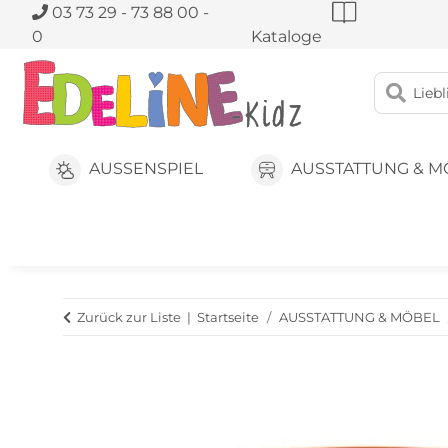
03 73 29 - 73 88 00 -
0
Kataloge
AUSSENSPIEL
AUSSTATTUNG & M
Zurück zur Liste
Startseite
AUSSTATTUNG & MÖBEL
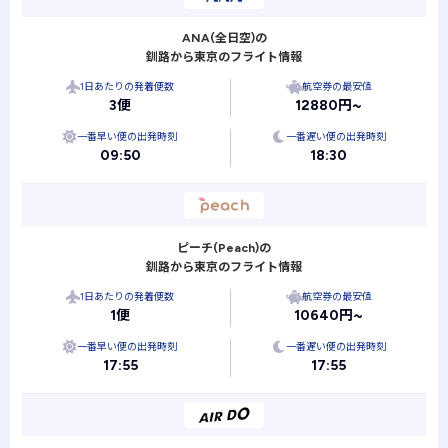
ANA(全日空)の
釧路から東京のフライト情報
1日あたりの発着便数
航空券の最安値
3便
12880円~
一番早い便の出発時刻
一番遅い便の出発時刻
09:50
18:30
ピーチ(Peach)の
釧路から東京のフライト情報
1日あたりの発着便数
航空券の最安値
1便
10640円~
一番早い便の出発時刻
一番遅い便の出発時刻
17:55
17:55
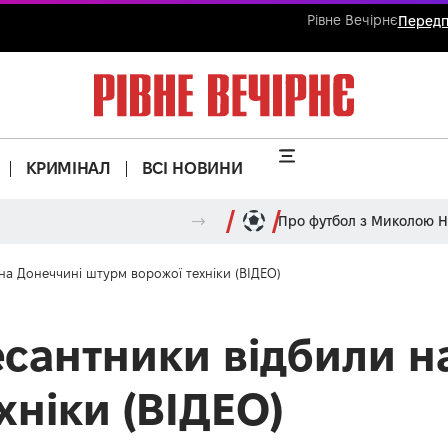
Рівне Вечірнє
Передп
КРИМІНАЛ
ВСІ НОВИНИ
Про футбол з Миколою 
 на Донеччині штурм ворожої техніки (ВІДЕО)
десантники відбили н
хніки (ВІДЕО)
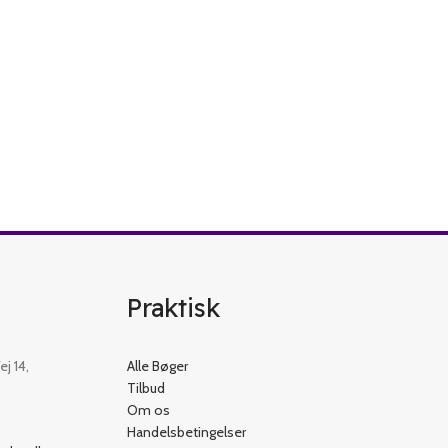
Praktisk
j 14,
Alle Bøger
Tilbud
Om os
Handelsbetingelser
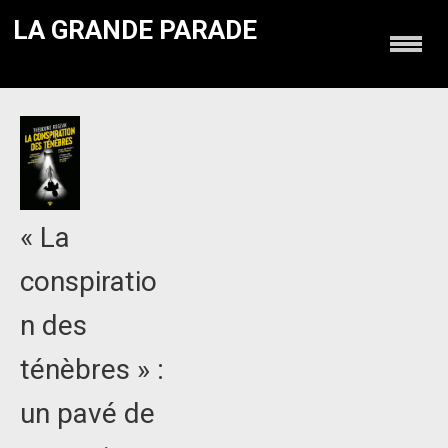
LA GRANDE PARADE
« La
conspiratio
n des
ténèbres » :
un pavé de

══════

__Exercise__: The copy must reproduce every entry exactly while excluding all pictures.

__Exercise response__:
03 73 29 - 73 88 00 -
0
Kataloge
AUSSENSPIEL
AUSSTATTUNG & M
Zurück zur Liste
Startseite
AUSSTATTUNG & MÖBEL
ANA(全日空)の
釧路から東京のフライト情報
1日あたりの発着便数
航空券の最安値
3便
12880円~
一番早い便の出発時刻
一番遅い便の出発時刻
09:50
18:30
ピーチ(Peach)の
釧路から東京のフライト情報
1日あたりの発着便数
航空券の最安値
1便
10640円~
一番早い便の出発時刻
一番遅い便の出発時刻
17:55
17:55
Рівне Вечірнє
Передп
КРИМІНАЛ
ВСІ НОВИНИ
Про футбол з Миколою 
 на Донеччині штурм ворожої техніки (ВІДЕО)
десантники відбили н
хніки (ВІДЕО)
Praktisk
j 14,
Alle Bøger
Tilbud
Om os
Handelsbetingelser
LA GRANDE PARADE
« La
conspiratio
n des
ténèbres » :
un pavé de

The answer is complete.